GRANT CHECK: Fossil Museum Director Andrea Stilley accepts a grant check from Duke Energy’s Millie Clark. The grant will go towards 21st century technology for the museum.
GRANT CHECK: Fossil Museum Director Andrea Stilley accepts a grant check from Duke Energy’s Millie Clark. The grant will go towards 21st century technology for the museum.

Archived Story

Duke Energy awards fossil museum a grant

Published 9:11pm Friday, April 11, 2014

 

AURORA – The Aurora Fossil Museum received a $7,695 grant from the Duke Energy Foundation Friday morning to assist in upgrading the technology, which will allow it to become more interactive.

The grant will help purchase programs for educational kiosks in the Earth History Gallery and Shark Room, which according to the museum will educate the youth of North Carolina in a more enjoyable manner.

“This is one of the bucket list items before I retire in June,” Museum Director Andrea Stilley said. “I have wanted to grow the museum and to bring more fossils and I also wanted something interactive for children.”

Twenty-first century learning is the goal for the museum, with Duke Energy’s grant providing the assistance to move there.

Millie Clark, Duke Energy’s District Manager for Government and Community Relations said, “Duke Energy is a proud partner of the community and supporting non-profits. The Aurora Fossil Museum showcases what our world was like, and that is one of the reasons Duke Energy supports the museum.”

One of the new pieces in the museum that will be in place is a life-size diorama, which will have working parts in the mine room.

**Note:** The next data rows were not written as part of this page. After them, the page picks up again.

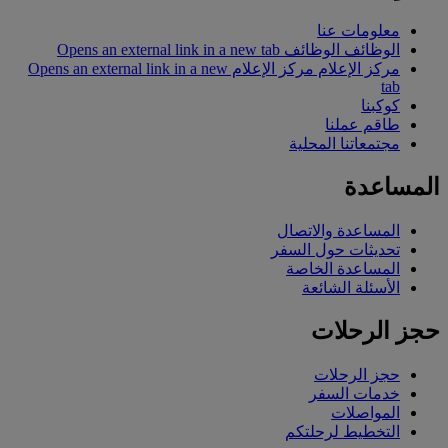
معلومات عنا
الوظائف
الوظائف Opens an external link in a new tab
مركز الإعلام
مركز الإعلام Opens an external link in a new
tab
كوكبنا
طاقم عملنا
مجتمعاتنا المحلية
المساعدة
المساعدة والاتصال
تحديثات حول السفر
المساعدة الخاصة
الأسئلة الشائعة
حجز الرحلات
حجز الرحلات
خدمات السفر
المواصلات
التخطيط لرحلتكم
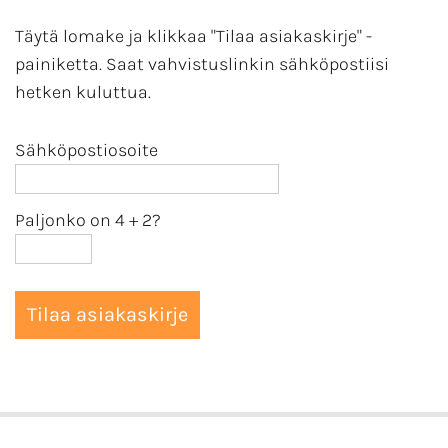
Täytä lomake ja klikkaa "Tilaa asiakaskirje" -
painiketta. Saat vahvistuslinkin sähköpostiisi
hetken kuluttua.
Sähköpostiosoite
Paljonko on 4
+
2?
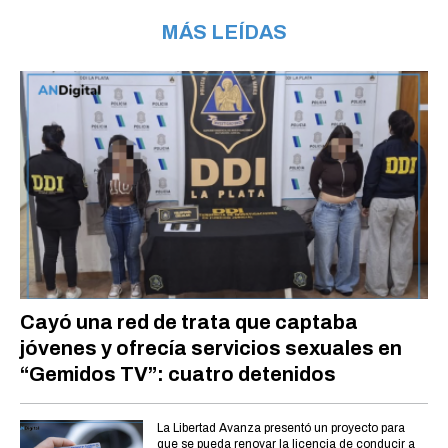
MÁS LEÍDAS
Cayó una red de trata que captaba
jóvenes y ofrecía servicios sexuales en
“Gemidos TV”: cuatro detenidos
La Libertad Avanza presentó un proyecto para
que se pueda renovar la licencia de conducir a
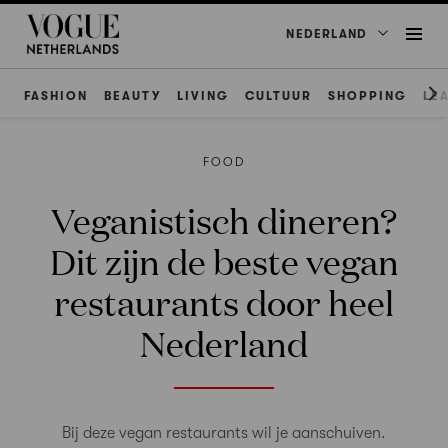
NEDERLAND
FASHION
BEAUTY
LIVING
CULTUUR
SHOPPING
LE
FOOD
Veganistisch dineren?
Dit zijn de beste vegan
restaurants door heel
Nederland
Bij deze vegan restaurants wil je aanschuiven.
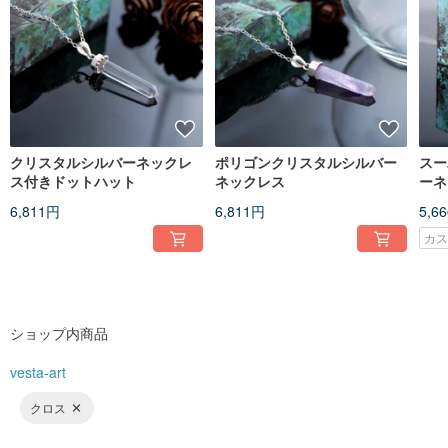
Vesta Art was founded in 2004.
Focusing on silver jewelry, and setting up a teaching center to train talents.
クリスタルシルバーネックレ
ポリゴンクリスタルシルバー
スー
ス付きドットハット
ネックレス
ーネ
6,811円
6,811円
5,6
カ
ショップ内商品
vesta-art
クロス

“The kiosk will have a program that will allow a visitor to touch the shark that provides all the information about it,” Stilley said. “The information will be about when the shark existed and why we think a shark went extinct.”

Since becoming a non-profit in 1999, the Aurora Fossil Museum has grown to three buildings, which include fossils and minerals from around North Carolina and the world.

“The Duke Energy Foundation supports communities all across the state,” Clark said. “Our focus is education, in particular stem education, which the fossil museum is a great example of.”

The museum also hopes to receive a grant from the Institute of Museum and Library Services to help bring more kiosks.